Apply Now
Location: Irvine, California (CA)
Contract Type: C2C
Posted: 1 month ago
Closed Date: 11/06/2025
Skills: AI Engineers, QA, and DevOps
Visa Type: Any Visa

Title: Machine Learning Manager

Locations: Irvine, CA - Hybrid

Duration: 12+ Months


Note: Occasional travel to deployment sites or test locations may be needed


Job Description:

Lead the development and operationalization of machine learning systems powering the Voice AI experience. This role is central to ensuring performance, scalability, and reliability across real-time models that support speech, natural language understanding, and agent behaviour. Manage a team of MLEs and partner with AI Engineers, QA, and DevOps to deliver high-quality agent performance with a strong focus on latency, integration with restaurant systems (e.g., HME, POS), and production excellence.

Key Responsibilities


ML System Design & Architecture

 

Lead the design of end-to-end ML pipelines for speech, ASR, and NLU modules

Optimize model performance for real-time interaction, including latency, uptime, and inference cost

Implement and evolve model evaluation, testing, and monitoring frameworks

Infrastructure & Integration

Collaborate with engineering to integrate ML components with external systems (HME, menu boards, POS)

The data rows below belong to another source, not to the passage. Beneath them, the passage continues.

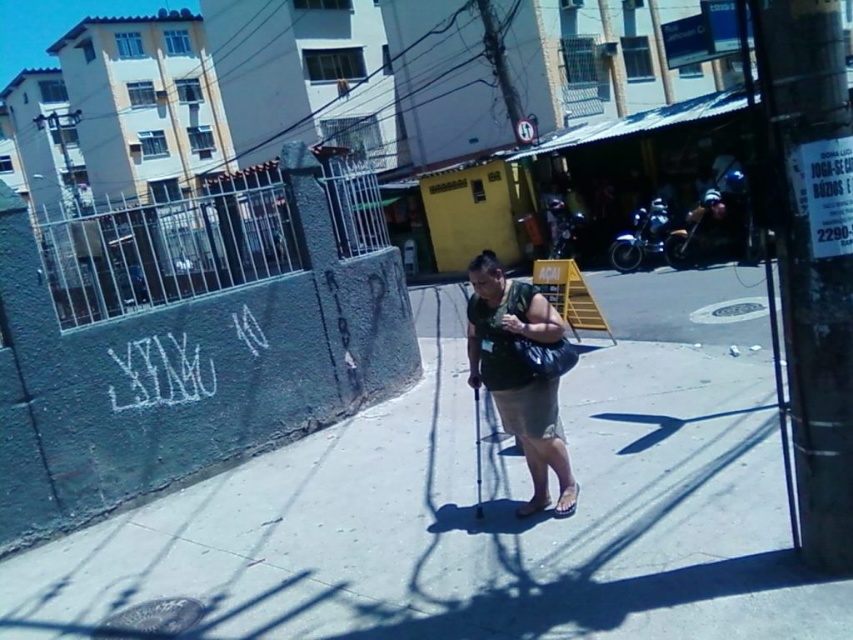 Question: Is metallic silver gate at upper left wider than brown leather sandal at lower right?

Choices:
 (A) yes
 (B) no

Answer: (A)

Question: Which of these objects is positioned farthest from the gray concrete pavement at center?

Choices:
 (A) dark green fabric bag at center
 (B) brown leather sandal at lower right

Answer: (B)

Question: Can you confirm if gray concrete pavement at center is positioned to the left of smooth black ski pole at center?

Choices:
 (A) no
 (B) yes

Answer: (A)

Question: Can you confirm if gray concrete pavement at center is positioned above smooth black ski pole at center?

Choices:
 (A) no
 (B) yes

Answer: (B)

Question: Estimate the real-world distances between objects in this image. Which object is closer to the smooth black ski pole at center?

Choices:
 (A) brown leather sandal at center
 (B) metallic silver gate at upper left
 (C) brown leather sandal at lower right
 (D) gray concrete pavement at center

Answer: (A)

Question: Which object appears farthest from the camera in this image?

Choices:
 (A) gray concrete pavement at center
 (B) brown leather sandal at center
 (C) brown leather sandal at lower right

Answer: (B)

Support scalable deployment strategies across markets and environments

Drive MLOps best practices in CI/CD, rollback, logging, and observability

Leadership & Collaboration

Mentor and guide a team of MLEs and junior ML engineers

Partner with product, AI engineering, and QA to define technical scope, delivery targets, and quality standards

Support internal upskilling and technical review of AI-driven components

 

Required Qualifications:

6+ years of experience in machine learning, including at least 2 years in technical leadership roles

Proven expertise in deploying NLP, ASR, or LLM-based systems in real-time applications

Strong programming skills in Python and ML tooling (e.g., PyTorch, HuggingFace, ONNX, MLflow)

Experience optimizing model latency and integrating ML with backend infrastructure.